# Entries provided
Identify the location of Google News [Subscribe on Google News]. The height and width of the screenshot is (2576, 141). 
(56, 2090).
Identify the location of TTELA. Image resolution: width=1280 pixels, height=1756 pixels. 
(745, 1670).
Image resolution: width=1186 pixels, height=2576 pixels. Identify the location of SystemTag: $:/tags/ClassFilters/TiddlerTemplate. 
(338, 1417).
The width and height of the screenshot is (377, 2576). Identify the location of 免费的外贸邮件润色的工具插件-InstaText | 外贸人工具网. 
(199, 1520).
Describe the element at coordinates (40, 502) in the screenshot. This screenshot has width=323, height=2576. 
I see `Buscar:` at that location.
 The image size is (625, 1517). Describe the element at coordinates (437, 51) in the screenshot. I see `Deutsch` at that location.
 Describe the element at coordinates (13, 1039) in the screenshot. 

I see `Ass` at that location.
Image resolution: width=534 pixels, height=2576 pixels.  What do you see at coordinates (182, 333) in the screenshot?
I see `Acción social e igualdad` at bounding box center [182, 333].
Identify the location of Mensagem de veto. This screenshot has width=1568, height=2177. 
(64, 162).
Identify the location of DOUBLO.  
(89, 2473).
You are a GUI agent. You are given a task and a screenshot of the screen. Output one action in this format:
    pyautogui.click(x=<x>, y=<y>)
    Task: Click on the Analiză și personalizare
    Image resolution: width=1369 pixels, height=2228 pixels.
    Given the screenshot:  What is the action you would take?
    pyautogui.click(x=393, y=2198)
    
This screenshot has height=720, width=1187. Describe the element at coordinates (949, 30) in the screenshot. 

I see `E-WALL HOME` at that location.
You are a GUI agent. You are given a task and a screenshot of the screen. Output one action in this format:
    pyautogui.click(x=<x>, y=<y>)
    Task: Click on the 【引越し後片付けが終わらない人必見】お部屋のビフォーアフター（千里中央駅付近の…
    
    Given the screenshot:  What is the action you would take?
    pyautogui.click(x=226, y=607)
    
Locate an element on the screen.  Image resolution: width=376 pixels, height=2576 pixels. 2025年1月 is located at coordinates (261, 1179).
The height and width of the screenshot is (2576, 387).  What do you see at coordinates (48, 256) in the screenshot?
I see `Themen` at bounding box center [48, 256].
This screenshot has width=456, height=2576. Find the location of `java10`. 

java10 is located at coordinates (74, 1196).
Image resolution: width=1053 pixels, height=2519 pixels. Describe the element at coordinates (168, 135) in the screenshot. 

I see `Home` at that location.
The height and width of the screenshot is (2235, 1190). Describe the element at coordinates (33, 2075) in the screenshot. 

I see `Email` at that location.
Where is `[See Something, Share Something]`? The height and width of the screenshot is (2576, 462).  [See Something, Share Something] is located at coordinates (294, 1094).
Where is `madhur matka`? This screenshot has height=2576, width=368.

# Action item
Return every line above that contains the word "Where".

# Output below
Where is `[See Something, Share Something]`? The height and width of the screenshot is (2576, 462).  [See Something, Share Something] is located at coordinates (294, 1094).
Where is `madhur matka`? This screenshot has height=2576, width=368.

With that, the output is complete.